J’ai eu beaucoup de mal à choisir les extraits, j’ai retenu ceux qui me semblaient les plus caractéristiques, les plus aptes à convaincre de le lire le livre…

C’est une belle maison reconstituée du XVIe siècle avec sa cuisine, son patio, ses meubles, ses instruments de musique, ses arbres, ses fontaines, son potager, ses herbes aromatiques. C’est un monde en soi, intime et accessible aux autres.

Une nuit, une seule où je pourrai y déambuler loin de la foule. Il y a des pièces pour se cacher, des couloirs pour courir, une chapelle pour sortir le violon de son étui et écouter la résonnance longue qui galopera sur la voûte et emplira mes oreilles.

El Greco, puisque c’est ainsi qu’il est connu, s’empare de la lumière à grands gestes, en quête d’invisibles, abandonnant sur sa route, avec un dédain certain, les incompréhensions de langage et les interdits de couleur.

J’aimais qu’on se retrouve là. L’Espagne était notre pays perdu. Celui de mon père, celui de la guerre civile, d’une histoire déchirée, d’un passé abandonné dès que le Pays basque était tombé sous le joug de Franco.

À l’égal de l’amour, la discipline artistique est une extrapolation bienheureuse de soi.

Je crois à l’éducation du regard qui comprend l’élaboration d’une réflexion. Je crois à la connaissance dans le temps, nécessaire à la création d’un présent qui ait un sens, un présent qui embrasse, qui contienne les routes traversées et celles à venir, même si nous foulons inlassablement les territoires de ceux qui nous ont précédés, même s’il nous plaît d’imaginer que nous les réinventons.

Je me balade toujours avec ma petite foule invisible. Ce sont mes morts, ceux que j’ai connus et aimés, ceux que je n’ai pas croisés, mais qui ont trouvé une place en moi.

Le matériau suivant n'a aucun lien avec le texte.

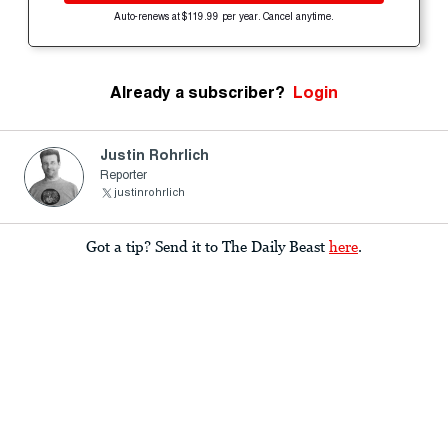
Auto-renews at $119.99 per year. Cancel anytime.
Already a subscriber?
Login
Justin Rohrlich
Reporter
justinrohrlich
Got a tip? Send it to The Daily Beast
here
.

Doménikos est aussi un fantôme, et ce ne sera pas juste comme ça. Il est auréolé de sa gloire, nul besoin de lutter pour lui faire une place. Mes fantômes savent être polis quand ils le veulent. Respect et courbettes sur le passage du maître.

Je pense que le temps va être long. Je suis fatiguée, j’ai peur d’avoir rêvé une rencontre qui n’aura pas lieu. Je me fous des apôtres, j’aimerais dormir, je me demande pourquoi je passe mes journées à construire des châteaux en Espagne, quand je pourrais rester chez moi tranquillement.

Doménikos ne se lassait pas de ce spectacle, il lui avait fallu des mois pour se faire à la foule, aux bruits, aux possibles qu’offrait la ville. Il ne savait pas par où commencer, il déambulait abasourdi, à la fois enivré et déprimé par ce grouillement.

C’était plus fort que lui, il voulait demeurer libre de partir, de peindre, de rêver d’ailleurs et de rejoindre cet ailleurs.

La plupart de mes fantômes sont nés en Espagne et c’est toujours pour nous tous une grande émotion de fouler cette terre. Je débarrasse une table dehors et je leur dis de m’attendre là.

En 1577, quand Doménikos la découvre, même si le roi et les nobles l’ont désertée, Tolède reste la capitale spirituelle de l’Espagne avec plus de soixante mille habitants, ses trentaines de paroisses, quarantaine de couvents, et autant de commandes possibles, pense-t-il.

Doménikos et Francesco avancent lentement sur ces terres, les mules chargées de lourds sacs. On les voit arriver de loin sur leurs montures. Leurs silhouettes grandissent au fur et à mesure de leur progression. Comment ne pas penser à Don Quichotte et Sancho Panza ? Comment ne pas imaginer que Cervantes, qui séjourna à Tolède de nombreuses fois pendant la période où y vécut El Greco, ne l’a pas rencontré ?

Doménikos, à l’instar du fameux hidalgo de la Mancha, se battra contre des moulins à vent, ceux érigés par les commanditaires insatisfaits de ses œuvres qui tenteront, toute sa vie durant, de payer moins cher ses tableaux. Ils ne lésineront ni sur les estimations ni sur les experts avertis.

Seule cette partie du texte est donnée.